This is my Irish Examiner column from this weekend...
WHEN I was a child growing up in suburban Galway in the late 1970s and early 1980s, disposing of our waste was a relatively simple matter.
The mindset back then was encapsulated by the catchy slogan of one of the private waste disposal companies: “Let O’Brien do the shifting”.
You threw the lot out. Except for milk bottles, which you left out each morning, and soft drink bottles for which you got a tiny deposit back.
But everything else went out to a dump in Carrowbrowne in the north of the city. And by everything I mean everything.
I remember my father loading up an old fridge on a trailer and us making the journey out the Headford Road to dump it at the tiphead.
Even then, like the milk bottles, there was a form of recycling taking place as Travellers made a living by sifting through the rubbish for copper, other metals and reusables.

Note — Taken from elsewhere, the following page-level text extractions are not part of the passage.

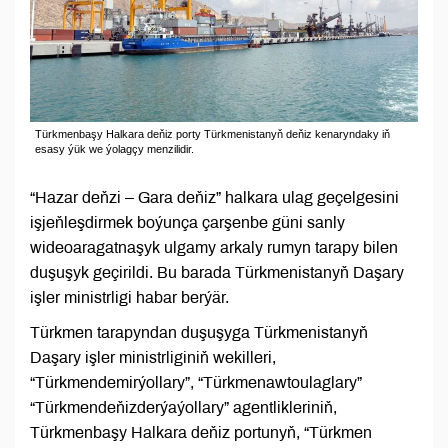
Türkmenbaşy Halkara deňiz porty Türkmenistanyň deňiz kenaryndaky iň
esasy ýük we ýolagçy menzilidir.
“Hazar deňzi – Gara deňiz” halkara ulag geçelgesini
işjeňleşdirmek boýunça çarşenbe güni sanly
wideoaragatnaşyk ulgamy arkaly rumyn tarapy bilen
duşuşyk geçirildi. Bu barada Türkmenistanyň Daşary
işler ministrligi habar berýär.
Türkmen tarapyndan duşuşyga Türkmenistanyň
Daşary işler ministrliginiň wekilleri,
“Türkmendemirýollary”, “Türkmenawtoulaglary”
“Türkmendeňizderýaýollary” agentlikleriniň,
Türkmenbaşy Halkara deňiz portunyň, “Türkmen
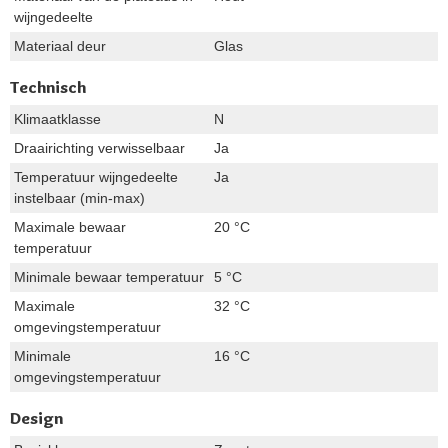
wijngedeelte
Materiaal deur
Glas
Technisch
Klimaatklasse
N
Draairichting verwisselbaar
Ja
Temperatuur wijngedeelte
Ja
instelbaar (min-max)
Maximale bewaar
20 °C
temperatuur
Minimale bewaar temperatuur
5 °C
Maximale
32 °C
omgevingstemperatuur
Minimale
16 °C
omgevingstemperatuur
Design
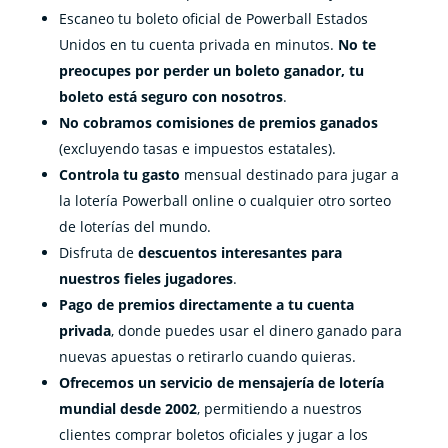
Escaneo tu boleto oficial de Powerball Estados
Unidos en tu cuenta privada en minutos.
No te
preocupes por perder un boleto ganador, tu
boleto está seguro con nosotros
.
No cobramos comisiones
de premios ganados
(excluyendo tasas e impuestos estatales).
Controla tu gasto
mensual destinado para jugar a
la lotería Powerball online o cualquier otro sorteo
de loterías del mundo.
Disfruta de
descuentos interesantes para
nuestros fieles jugadores
.
Pago de premios directamente a tu cuenta
privada
, donde puedes usar el dinero ganado para
nuevas apuestas o retirarlo cuando quieras.
Ofrecemos un servicio de mensajería de lotería
mundial desde 2002
, permitiendo a nuestros
clientes comprar boletos oficiales y jugar a los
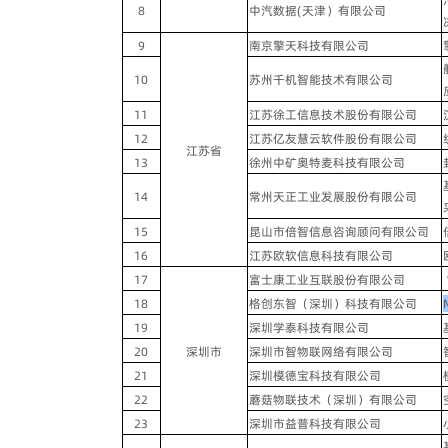
8
中汽数据
(
天津）有限公司
9
南京擎天科技有限公司
10
苏州千机智能技术有限公司
11
江苏徐工信息技术股份有限公司
12
江苏亿友慧云软件股份有限公司
江苏省
13
徐州中矿奥特麦科技有限公司
14
常州天正工业发展股份有限公司
15
昆山市倍智信息咨询顾问有限公司
16
江苏欧软信息科技有限公司
17
富士康工业互联股份有限公司
18
格创东智（深圳）科技有限公司
19
深圳学泰科技有限公司
20
深圳市
深圳市智物联网络有限公司
21
深圳模德宝科技有限公司
22
蘑菇物联技术（深圳）有限公司
23
深圳市益普科技有限公司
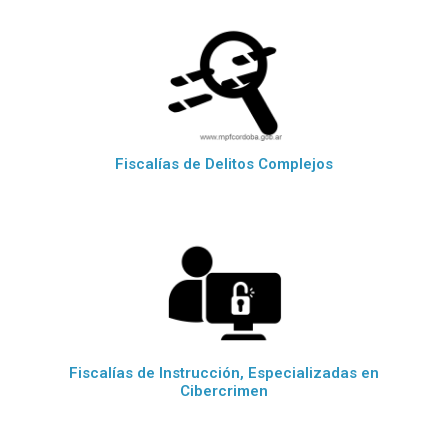
Fiscalías de Delitos Complejos
Fiscalías de Instrucción, Especializadas en
Cibercrimen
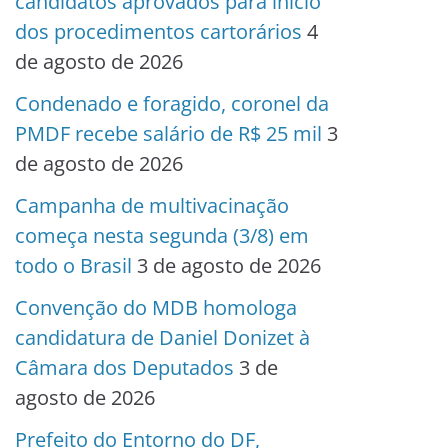
candidatos aprovados para início
dos procedimentos cartorários
4
de agosto de 2026
Condenado e foragido, coronel da
PMDF recebe salário de R$ 25 mil
3
de agosto de 2026
Campanha de multivacinação
começa nesta segunda (3/8) em
todo o Brasil
3 de agosto de 2026
Convenção do MDB homologa
candidatura de Daniel Donizet à
Câmara dos Deputados
3 de
agosto de 2026
Prefeito do Entorno do DF,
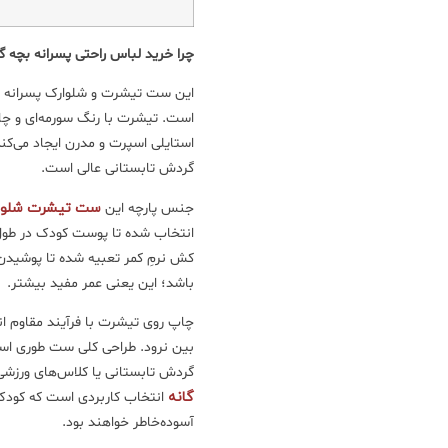
چرا خرید لباس راحتی پسرانه بچه گانه C&A بهترین انتخاب
این ست تیشرت و شلوارک پسرانه جذ
است. تیشرت با رنگ سورمه‌ای و چ
استایلی اسپرت و مدرن ایجاد می‌کند 
گردش تابستانی عالی است.
جنس پارچه‌ این
ست تیشرت شلوار
انتخاب شده تا پوست کودک در طول 
کش نرمِ کمر تعبیه شده تا پوشیدن
باشد؛ این یعنی عمر مفید بیشتر.
چاپ روی تیشرت با فرآیند مقاوم ا
بین نرود. طراحی کلی ست طوری اس
گردش تابستانی یا کلاس‌های ورزشی
گانه
انتخاب کاربردی است که کودک
آسوده‌خاطر خواهند بود.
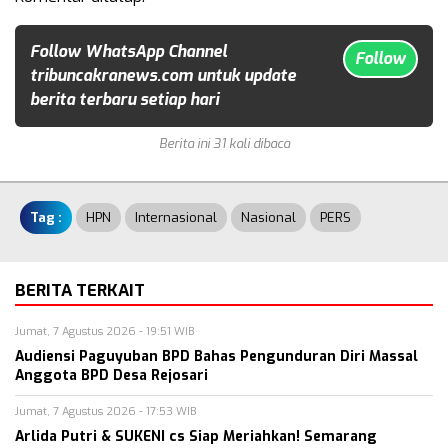
Follow WhatsApp Channel
Follow
tribuncakranews.com untuk update
berita terbaru setiap hari
Berita ini 31 kali dibaca
Tag :
HPN
Internasional
Nasional
PERS
BERITA TERKAIT
Jumat, 7 Agustus 2026 - 19:51 WIB
Audiensi Paguyuban BPD Bahas Pengunduran Diri Massal
Anggota BPD Desa Rejosari
Jumat, 7 Agustus 2026 - 17:53 WIB
Arlida Putri & SUKENI cs Siap Meriahkan! Semarang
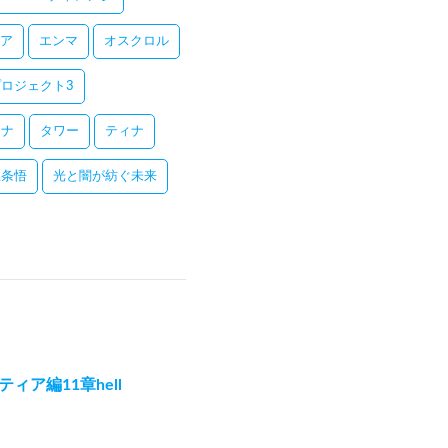
ア
エンマ
オスクロル
ロジェクト3
レナ
タワー
ティナ
五条悟
光と闇が紡ぐ未来
ィア編11章hell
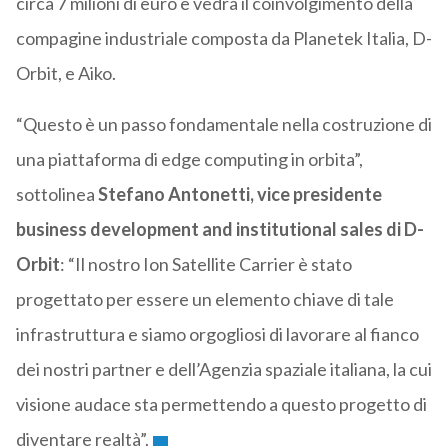
circa 7 milioni di euro e vedrà il coinvolgimento della
compagine industriale composta da Planetek Italia, D-
Orbit, e Aiko.
“Questo è un passo fondamentale nella costruzione di
una piattaforma di edge computing in orbita”,
sottolinea
Stefano Antonetti, vice presidente
business development and institutional sales di D-
Orbit
: “Il nostro Ion Satellite Carrier è stato
progettato per essere un elemento chiave di tale
infrastruttura e siamo orgogliosi di lavorare al fianco
dei nostri partner e dell’Agenzia spaziale italiana, la cui
visione audace sta permettendo a questo progetto di
diventare realtà”.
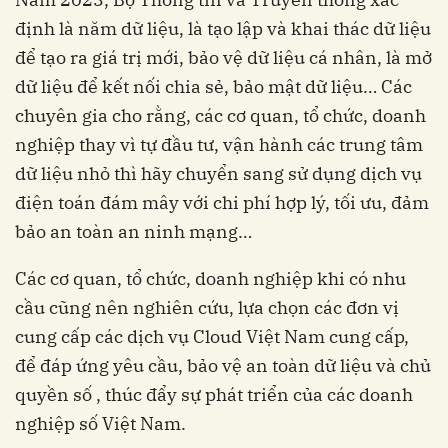
định là năm dữ liệu, là tạo lập và khai thác dữ liệu
để tạo ra giá trị mới, bảo vệ dữ liệu cá nhân, là mở
dữ liệu để kết nối chia sẻ, bảo mật dữ liệu…
Các
chuyên gia cho rằng, các cơ quan, tổ chức, doanh
nghiệp thay vì tự đầu tư, vận hành các trung tâm
dữ liệu nhỏ thì hãy chuyển sang sử dụng dịch vụ
điện toán đám mây với chi phí hợp lý, tối ưu, đảm
bảo an toàn an ninh mạng…
Các cơ quan, tổ chức, doanh nghiệp khi có nhu
cầu cũng nên nghiên cứu, lựa chọn các đơn vị
cung cấp các dịch vụ Cloud Việt Nam cung cấp,
để đáp ứng yêu cầu, bảo vệ an toàn dữ liệu và chủ
quyền số , thúc đẩy sự phát triển của các doanh
nghiệp số Việt Nam.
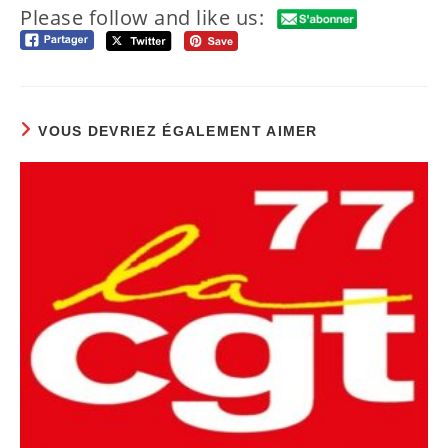
Please follow and like us:
VOUS DEVRIEZ ÉGALEMENT AIMER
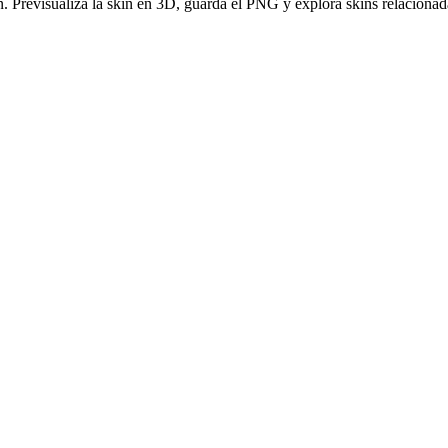
. Previsualiza la skin en 3D, guarda el PNG y explora skins relacionad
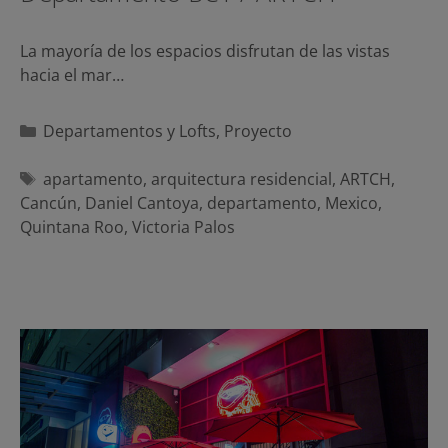
La mayoría de los espacios disfrutan de las vistas
hacia el mar…
Categorías
Departamentos y Lofts
,
Proyecto
Etiquetas
apartamento
,
arquitectura residencial
,
ARTCH
,
Cancún
,
Daniel Cantoya
,
departamento
,
Mexico
,
Quintana Roo
,
Victoria Palos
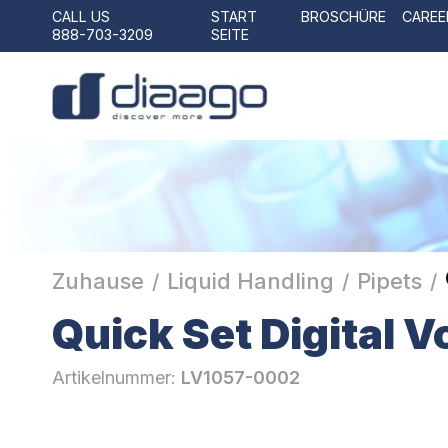
CALL US
START
BROSCHÜRE
CAREE
888-703-3209
SEITE
Zuhause
Liquid Handling
Pipets
/
/
/
Quick Set Digital 
Artikelnummer:
LV1057-0002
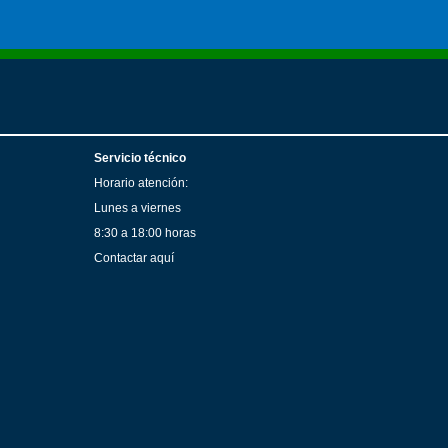
Servicio técnico
Horario atención:
Lunes a viernes
8:30 a 18:00 horas
Contactar aquí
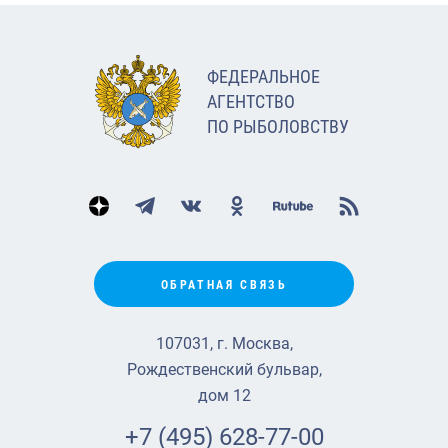
ФЕДЕРАЛЬНОЕ
АГЕНТСТВО
ПО РЫБОЛОВСТВУ
ОБРАТНАЯ СВЯЗЬ
107031, г. Москва,
Рождественский бульвар,
дом 12
+7 (495) 628-77-00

The mindset changed in Galway during the late 1990s when the city went mad for recycling. Every time I made the trip home, members of my family seemed to have added yet another for-recycling container to the dolly mixture of bins outside the front door. Where Galway led, everyone else has followed since then, except for Carlow and Mayo.
The latest figures, released in August this year, showed that both counties had shamefully low recycling rates of less than 7% each in 2005.
By contrast, Galway city’s rate for 2005 was an impressive 47%.
Dublin city lagged behind at 13%.
Best of all was Longford with 57%.
The good news about the sea- change is that the recycling target of 35% set for 2012 has already been surpassed. And so it is likely that the new recycling target for 2012 of 50% will be achieved.
That means that of the projected 3.4 million tonnes of waste that is projected to be generated in 2012, only half, or 1.7m tonnes, will go onto the next stage of the process.
There is bad news though and it also applies to another shift of culture.
During the 1990s — when it became increasingly apparent that landfills and super-dumps were no longer sustainable — the Fianna Fáil-led government began casting around for alternatives.
They looked to Europe and what they saw was incineration.
The current national waste strategy set out ambitious plans for eight regional thermal treatment plants around the country.
Now there has been another fundamental change of mindset and that has coincided with the Greens arriving in government for the first time.
In opposition, the party was a fierce opponent of incineration, and I think it’s fair to say that John Gormley’s opposition was given an added intensity by the fact that the biggest facility of them all was earmarked for Poolbeg, the visual focal point of his own constituency.
The political headache for the Green Party is that the new political shift has arrived too late — nine years too late by most estimates. No matter how gargantuan his efforts, no matter how persuasive his arguments, no matter how potent his promise, time is not on Gormley’s side.
For a worryingly high number of their core issues, the Greens arrived minutes too late — the train had already left the station.
Within a short time of arriving at the Department of Environment, Gormley flurried into a series of different actions. He commissioned a review of the national waste strategy and a new one may see the light of day by early autumn of next year.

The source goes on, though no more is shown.